*What the task asks*
Could you give back the records exactly, taking out the pictures?

(Collected data)

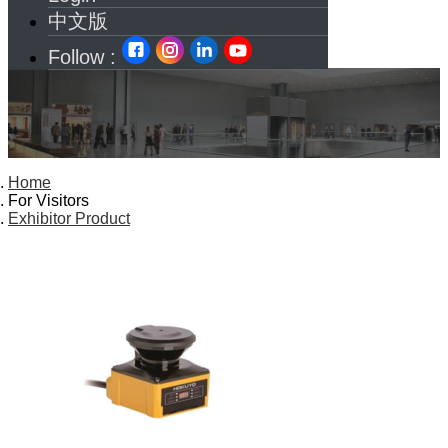
中文版
Follow :
Home
For Visitors
Exhibitor Product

*Answer for the task*
中文版
Follow :
Home
For Visitors
Exhibitor Product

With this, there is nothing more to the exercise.